ExplorerSources institutionnelles
Quatre repères fiables pour approfondir l’œuvre
La notice du Getty
La fiche officielle fournit la date, la technique, les dimensions, le numéro d’inventaire et l’historique de l’œuvre.
La monographie de John House
Le Getty met gratuitement à disposition une étude complète de 94 pages sur le contexte, la technique et la place du tableau dans la carrière de Renoir.
Le dossier pédagogique
La ressource éducative du musée résume le titre incertain, l’influence de Courbet, Watteau et Fragonard, ainsi que la lumière apprise auprès de Monet.
La Balançoire à Orsay
La notice du Musée d’Orsay explique comment Renoir pousse plus loin, en 1876, les taches de lumière filtrées par les feuillages.
Questions fréquentes
Comprendre La Promenade en dix réponses
Quand Renoir a-t-il peint La Promenade ?
Renoir signe et date l’œuvre en 1870, un an après les séances de plein air menées avec Monet à La Grenouillère.
Où se trouve le tableau aujourd’hui ?
La Promenade est conservée au J. Paul Getty Museum, au Getty Center de Los Angeles, sous le numéro 89.PA.41.
Quelles sont ses dimensions ?
La toile mesure 81,3 × 64,8 cm. Son format vertical accentue la profondeur du sentier et la proximité des deux figures.
Renoir a-t-il choisi le titre La Promenade ?
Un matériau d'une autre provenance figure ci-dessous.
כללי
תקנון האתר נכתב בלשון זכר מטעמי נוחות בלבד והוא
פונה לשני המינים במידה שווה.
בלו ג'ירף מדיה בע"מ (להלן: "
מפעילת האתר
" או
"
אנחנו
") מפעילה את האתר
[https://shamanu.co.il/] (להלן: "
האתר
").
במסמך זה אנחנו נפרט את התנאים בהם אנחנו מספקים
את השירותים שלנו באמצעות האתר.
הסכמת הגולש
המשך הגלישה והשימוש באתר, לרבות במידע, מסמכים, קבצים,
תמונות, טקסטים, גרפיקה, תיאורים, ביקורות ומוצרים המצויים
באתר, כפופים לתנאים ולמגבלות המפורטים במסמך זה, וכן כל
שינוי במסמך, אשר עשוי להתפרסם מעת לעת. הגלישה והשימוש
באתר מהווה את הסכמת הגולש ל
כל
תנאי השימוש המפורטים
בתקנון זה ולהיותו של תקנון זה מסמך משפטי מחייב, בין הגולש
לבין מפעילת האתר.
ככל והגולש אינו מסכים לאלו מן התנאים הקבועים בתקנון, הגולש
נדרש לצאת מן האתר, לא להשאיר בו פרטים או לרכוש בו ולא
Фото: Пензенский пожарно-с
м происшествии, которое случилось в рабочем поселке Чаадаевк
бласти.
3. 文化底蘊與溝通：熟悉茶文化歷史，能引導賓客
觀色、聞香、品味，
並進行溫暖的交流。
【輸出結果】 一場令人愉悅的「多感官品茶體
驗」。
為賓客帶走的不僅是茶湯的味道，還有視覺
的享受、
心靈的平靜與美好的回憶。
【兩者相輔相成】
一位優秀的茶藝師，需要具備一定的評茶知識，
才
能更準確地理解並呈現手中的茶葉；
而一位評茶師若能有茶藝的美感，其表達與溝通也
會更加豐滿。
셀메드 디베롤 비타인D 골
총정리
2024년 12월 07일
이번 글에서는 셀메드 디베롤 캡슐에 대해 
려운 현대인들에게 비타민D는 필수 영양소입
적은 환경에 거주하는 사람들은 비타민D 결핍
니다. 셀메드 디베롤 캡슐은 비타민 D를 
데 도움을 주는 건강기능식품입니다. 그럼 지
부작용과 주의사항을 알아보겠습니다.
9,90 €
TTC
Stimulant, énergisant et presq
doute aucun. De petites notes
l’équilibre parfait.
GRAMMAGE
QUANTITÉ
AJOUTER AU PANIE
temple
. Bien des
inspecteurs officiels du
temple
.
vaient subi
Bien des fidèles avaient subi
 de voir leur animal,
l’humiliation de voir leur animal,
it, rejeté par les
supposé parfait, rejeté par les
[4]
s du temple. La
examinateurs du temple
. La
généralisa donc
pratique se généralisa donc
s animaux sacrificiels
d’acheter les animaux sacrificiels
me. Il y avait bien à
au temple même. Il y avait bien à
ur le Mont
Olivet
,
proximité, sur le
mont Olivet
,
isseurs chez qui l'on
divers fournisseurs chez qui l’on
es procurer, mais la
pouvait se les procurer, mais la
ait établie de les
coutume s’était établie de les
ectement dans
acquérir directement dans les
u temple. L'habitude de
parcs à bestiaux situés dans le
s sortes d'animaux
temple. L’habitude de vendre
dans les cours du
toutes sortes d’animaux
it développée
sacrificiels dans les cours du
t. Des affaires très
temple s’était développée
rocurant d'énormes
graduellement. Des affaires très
Le titre original donné par Renoir n’est pas connu. Le titre actuel relie l’œuvre au thème historique de la promenade galante.
La femme représentée est-elle Lise Tréhot ?
Lise Tréhot est une identification possible, mais non certaine. La figure a aussi été rapprochée de Rapha, liée à Edmond Maître.
L’homme représente-t-il Renoir ?
Cette hypothèse dépend en grande partie de l’identification de la femme à Lise. Le visage ombré ne permet pas de conclusion ferme.
Le lieu de la scène est-il connu ?
Non. Le tableau évoque un parc ou les environs de la Seine fréquentés par les Parisiens, sans fournir de repère topographique précis.
Pourquoi l’œuvre annonce-t-elle l’impressionnisme ?
Les touches visibles, la palette plus claire et la lumière filtrée intègrent les figures au paysage au lieu de les isoler devant un décor.
Quels peintres influencent ce tableau ?
La palette conserve quelque chose de Courbet, tandis que le thème rappelle les promenades de Watteau et Fragonard. Monet encourage Renoir vers une lumière plus claire.
Quelle reproduction choisir pour un intérieur ?
Le format vertical convient à une entrée, un coin lecture ou un mur étroit. Les verts profonds s’accordent particulièrement avec le bois, le lin et les murs clairs.
Suivre le sentier de la lumière
La Promenade saisit l’instant où Renoir devient impressionniste
Le tableau ne livre ni nom certain ni récit complet. Sa force vient d’ailleurs : une main, une robe et un feuillage suffisent à faire sentir le passage d’un monde sombre et construit vers une peinture plus mobile, plus claire et plus proche de l’expérience.